Data Assimilation and Uncertainty Analysis in Decision-Support Modelling

  • Course dates: October 30th - November 3rd, 2023
  • Speaker: Dr. John Doherty
  • Course location: UNINE Unimail building, rue Émile-Argand 11, Neuchâtel, Switzerland. (Mon: room C001, Tues-Fri: room A317)
  • Information on PEST: pesthomepage.org
  • Cost: 
    • PhD student members of the Water-Earth Systems PhD School: no fee
    • External PhD students, other academic members, and those in government and industry: please contact School.Earth-Water@unine.ch
  • Registration: please fill in the REGISTRATION FORM
  • Questions: please contact School.Earth-Water@unine.ch 
  • Detailed programme

Course Description

The course is conducted by John Doherty, author of PEST and 2019 Darcy Lecturer. It will show you how to use and understand PEST and PEST++. However, it will consider much more than this. You can benefit from attendance of this course even if you never use PEST again, and even if you are not a modeller.

The course examines the theory and practice of model calibration and uncertainty analysis. In doing so, it examines the role of history-matching in environmental modelling (especially groundwater modelling). It goes on to examine what decision-support groundwater modelling can and cannot achieve. This has repercussions for how models are used in decision-making. The course explores this as well.

Environmental models (including groundwater models) do not have magical predictive powers. They may be complicated, and they may be expensive. However they are not crystal balls. Nor are they necessarily good simulators of subsurface processes. Fortunately, they do not need to be.

The accuracy of any prediction of future environmental behaviour is set by the information content of available data. Decision-support modelling implements location-specific, environmental data-processing. History-matching is essential to this. It allows a model to turn data into information, and transmit this information to a prediction. This allows the uncertainties of decision-critical predictions to be quantified and reduced. This is all that decision-support modelling can achieve. Furthermore, this is what it MUST achieve. Decisions can then be made with full knowledge of the risks that are associated with different courses of management action.

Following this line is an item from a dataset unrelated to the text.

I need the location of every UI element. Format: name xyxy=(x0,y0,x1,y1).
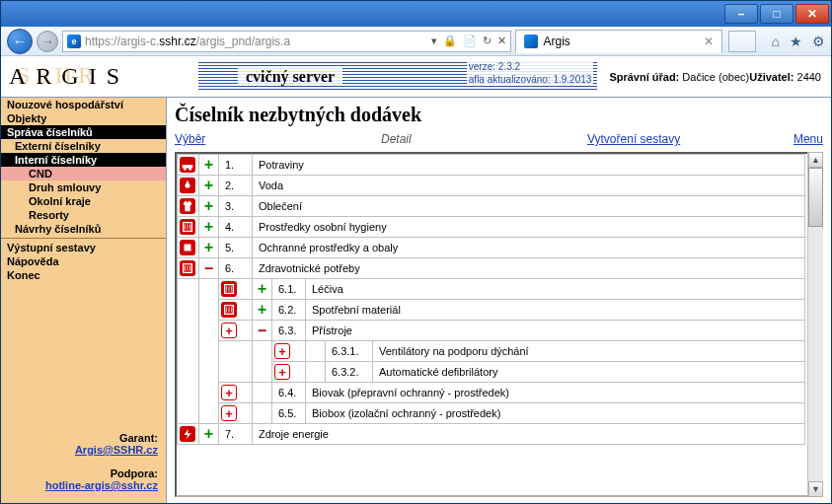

A model that serves the imperatives of decision support does not always need to be “realistic” nor complex in order to be useful. For a start, it must be readily useable with software such as PEST and PEST++. This is because history-matching is essential to data assimilation, and data assimilation is essential to uncertainty reduction. Secondly, a decision-support model must represent that which is only vaguely known about the subsurface in ways that are adjustable rather than fixed. This is fundamental to exploration and reduction of uncertainty. It often requires prediction-specific abstraction rather than picture-perfect digital representation of the subsurface.

All of these issues are discussed in the course. We also discuss the mathematics and practicalities of PEST, PEST++ and similar model-value-adding software. These include:

  • linear algebra
  • inversion
  • model parameterisation using pilot points
  • accommodation of nonuniqueness through regularisation
  • accommodation of nonuniqueness through Bayesian methods
  • direct predictive hypothesis-testing

We will also have time to discuss how the principles of decision-support modelling can be used to address specific issues that are important to you.